» **Dataset items**
::::::::

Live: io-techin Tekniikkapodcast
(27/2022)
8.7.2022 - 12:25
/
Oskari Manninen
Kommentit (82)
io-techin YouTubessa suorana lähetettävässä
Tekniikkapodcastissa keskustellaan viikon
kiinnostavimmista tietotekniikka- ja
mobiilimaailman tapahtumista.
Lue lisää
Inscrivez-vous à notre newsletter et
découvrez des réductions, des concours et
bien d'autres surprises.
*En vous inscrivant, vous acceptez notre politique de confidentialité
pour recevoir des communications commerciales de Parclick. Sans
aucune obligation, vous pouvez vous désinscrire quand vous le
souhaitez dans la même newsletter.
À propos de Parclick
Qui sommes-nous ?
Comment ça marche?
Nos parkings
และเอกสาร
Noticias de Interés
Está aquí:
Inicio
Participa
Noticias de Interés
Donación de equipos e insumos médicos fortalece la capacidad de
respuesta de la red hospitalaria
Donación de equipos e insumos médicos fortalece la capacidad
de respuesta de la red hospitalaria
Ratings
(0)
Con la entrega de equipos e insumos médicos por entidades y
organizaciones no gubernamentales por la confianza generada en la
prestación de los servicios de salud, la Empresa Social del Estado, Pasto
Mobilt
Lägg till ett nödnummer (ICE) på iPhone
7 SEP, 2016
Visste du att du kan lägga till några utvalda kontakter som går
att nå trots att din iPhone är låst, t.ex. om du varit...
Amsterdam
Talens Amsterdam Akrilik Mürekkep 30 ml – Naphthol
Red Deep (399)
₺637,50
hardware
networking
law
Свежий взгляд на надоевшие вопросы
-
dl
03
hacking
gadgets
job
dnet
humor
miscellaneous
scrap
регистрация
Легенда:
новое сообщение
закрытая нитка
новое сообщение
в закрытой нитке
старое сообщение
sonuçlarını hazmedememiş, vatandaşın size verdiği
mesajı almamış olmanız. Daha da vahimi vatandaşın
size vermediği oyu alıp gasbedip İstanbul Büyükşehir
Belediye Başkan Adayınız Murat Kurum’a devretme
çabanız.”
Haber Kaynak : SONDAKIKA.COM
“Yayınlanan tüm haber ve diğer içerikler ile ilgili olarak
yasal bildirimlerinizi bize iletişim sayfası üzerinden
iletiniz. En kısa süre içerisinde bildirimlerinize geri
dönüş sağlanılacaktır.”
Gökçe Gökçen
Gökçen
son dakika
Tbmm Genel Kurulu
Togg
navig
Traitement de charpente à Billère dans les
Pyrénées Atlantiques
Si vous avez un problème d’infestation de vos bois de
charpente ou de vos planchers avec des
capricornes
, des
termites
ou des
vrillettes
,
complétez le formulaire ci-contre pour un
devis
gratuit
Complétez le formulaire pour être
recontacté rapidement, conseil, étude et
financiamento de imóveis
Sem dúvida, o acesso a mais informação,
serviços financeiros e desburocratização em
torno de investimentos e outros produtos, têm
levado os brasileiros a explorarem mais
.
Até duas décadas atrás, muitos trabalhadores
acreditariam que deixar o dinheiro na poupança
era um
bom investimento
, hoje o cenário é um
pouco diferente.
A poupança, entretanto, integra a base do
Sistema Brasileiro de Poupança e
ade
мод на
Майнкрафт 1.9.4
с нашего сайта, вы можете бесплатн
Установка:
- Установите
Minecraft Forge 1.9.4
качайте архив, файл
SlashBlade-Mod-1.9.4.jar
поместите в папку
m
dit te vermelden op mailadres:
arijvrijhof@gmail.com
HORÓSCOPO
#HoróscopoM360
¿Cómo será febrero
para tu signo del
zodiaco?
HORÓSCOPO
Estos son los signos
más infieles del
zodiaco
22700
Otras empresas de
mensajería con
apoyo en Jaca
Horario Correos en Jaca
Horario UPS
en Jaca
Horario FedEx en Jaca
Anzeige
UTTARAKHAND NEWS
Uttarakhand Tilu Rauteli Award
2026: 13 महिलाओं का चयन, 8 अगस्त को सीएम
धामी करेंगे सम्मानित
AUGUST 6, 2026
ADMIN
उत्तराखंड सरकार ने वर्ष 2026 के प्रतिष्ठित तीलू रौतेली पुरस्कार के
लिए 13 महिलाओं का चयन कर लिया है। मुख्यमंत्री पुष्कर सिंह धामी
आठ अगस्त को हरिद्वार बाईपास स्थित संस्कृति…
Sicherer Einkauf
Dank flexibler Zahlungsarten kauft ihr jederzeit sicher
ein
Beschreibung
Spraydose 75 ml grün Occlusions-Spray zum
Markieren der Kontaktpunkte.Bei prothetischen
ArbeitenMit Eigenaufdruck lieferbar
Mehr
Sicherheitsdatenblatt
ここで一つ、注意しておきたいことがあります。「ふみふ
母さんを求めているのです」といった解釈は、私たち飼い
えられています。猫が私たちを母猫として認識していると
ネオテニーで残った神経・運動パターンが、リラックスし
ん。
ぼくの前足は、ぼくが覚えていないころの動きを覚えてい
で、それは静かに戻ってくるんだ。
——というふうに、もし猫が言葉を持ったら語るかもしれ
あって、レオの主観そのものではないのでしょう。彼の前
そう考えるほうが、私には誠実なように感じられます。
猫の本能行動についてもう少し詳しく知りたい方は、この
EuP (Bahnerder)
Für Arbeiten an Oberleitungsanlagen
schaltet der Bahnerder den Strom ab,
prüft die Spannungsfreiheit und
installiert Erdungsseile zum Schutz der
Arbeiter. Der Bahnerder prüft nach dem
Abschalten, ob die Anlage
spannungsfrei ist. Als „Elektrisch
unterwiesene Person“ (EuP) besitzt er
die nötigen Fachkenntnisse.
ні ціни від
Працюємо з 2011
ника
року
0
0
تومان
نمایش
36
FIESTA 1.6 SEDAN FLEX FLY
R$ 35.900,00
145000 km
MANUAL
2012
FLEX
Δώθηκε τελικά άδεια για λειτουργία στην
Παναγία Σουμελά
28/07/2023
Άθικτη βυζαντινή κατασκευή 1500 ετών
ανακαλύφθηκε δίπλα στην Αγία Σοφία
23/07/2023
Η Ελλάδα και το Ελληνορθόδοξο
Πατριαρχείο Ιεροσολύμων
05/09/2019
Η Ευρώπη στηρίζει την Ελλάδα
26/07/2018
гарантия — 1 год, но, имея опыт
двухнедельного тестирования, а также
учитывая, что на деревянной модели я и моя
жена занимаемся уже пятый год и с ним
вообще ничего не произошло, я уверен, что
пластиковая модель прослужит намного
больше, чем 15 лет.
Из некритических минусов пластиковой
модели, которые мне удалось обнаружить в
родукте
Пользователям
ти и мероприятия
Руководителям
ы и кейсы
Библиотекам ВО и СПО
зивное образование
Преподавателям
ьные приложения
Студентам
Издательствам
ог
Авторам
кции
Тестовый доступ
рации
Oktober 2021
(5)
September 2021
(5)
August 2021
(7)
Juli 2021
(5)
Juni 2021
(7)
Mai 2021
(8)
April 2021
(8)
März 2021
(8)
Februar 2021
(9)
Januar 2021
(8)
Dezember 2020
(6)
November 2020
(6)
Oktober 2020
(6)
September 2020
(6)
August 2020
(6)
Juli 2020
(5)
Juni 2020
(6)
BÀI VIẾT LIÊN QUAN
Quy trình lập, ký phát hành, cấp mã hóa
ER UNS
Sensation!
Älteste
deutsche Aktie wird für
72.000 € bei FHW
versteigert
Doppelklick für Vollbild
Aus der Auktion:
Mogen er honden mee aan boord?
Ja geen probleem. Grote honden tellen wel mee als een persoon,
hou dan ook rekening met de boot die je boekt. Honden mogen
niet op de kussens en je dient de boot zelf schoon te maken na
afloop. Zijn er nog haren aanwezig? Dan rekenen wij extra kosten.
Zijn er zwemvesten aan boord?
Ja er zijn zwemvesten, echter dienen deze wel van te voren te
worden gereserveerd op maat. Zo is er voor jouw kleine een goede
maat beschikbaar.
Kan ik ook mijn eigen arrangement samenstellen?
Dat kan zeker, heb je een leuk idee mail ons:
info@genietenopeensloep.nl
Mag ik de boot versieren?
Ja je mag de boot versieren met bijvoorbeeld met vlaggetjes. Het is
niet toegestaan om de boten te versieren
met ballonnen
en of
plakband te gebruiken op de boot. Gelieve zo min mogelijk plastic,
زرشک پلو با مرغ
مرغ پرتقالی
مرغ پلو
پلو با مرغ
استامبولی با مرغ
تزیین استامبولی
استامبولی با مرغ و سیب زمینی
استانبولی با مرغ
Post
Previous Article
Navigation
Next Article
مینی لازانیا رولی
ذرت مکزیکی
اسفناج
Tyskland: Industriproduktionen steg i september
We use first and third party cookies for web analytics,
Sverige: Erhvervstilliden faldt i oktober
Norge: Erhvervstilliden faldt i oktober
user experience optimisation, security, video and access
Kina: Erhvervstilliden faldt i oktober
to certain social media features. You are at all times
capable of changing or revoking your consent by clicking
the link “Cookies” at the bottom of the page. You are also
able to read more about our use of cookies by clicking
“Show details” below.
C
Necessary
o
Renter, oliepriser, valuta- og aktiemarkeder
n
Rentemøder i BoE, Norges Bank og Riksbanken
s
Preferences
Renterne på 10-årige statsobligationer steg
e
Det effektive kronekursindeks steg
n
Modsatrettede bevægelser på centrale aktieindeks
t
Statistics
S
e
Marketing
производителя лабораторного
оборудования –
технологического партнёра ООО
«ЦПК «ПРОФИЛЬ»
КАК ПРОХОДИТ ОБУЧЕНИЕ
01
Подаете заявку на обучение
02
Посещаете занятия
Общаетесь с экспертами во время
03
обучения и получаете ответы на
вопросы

::::::::

Locate the word "steg" in the records and collect each line it appears in.

» **Reply to the task**
Tyskland: Industriproduktionen steg i september
Renterne på 10-årige statsobligationer steg
Det effektive kronekursindeks steg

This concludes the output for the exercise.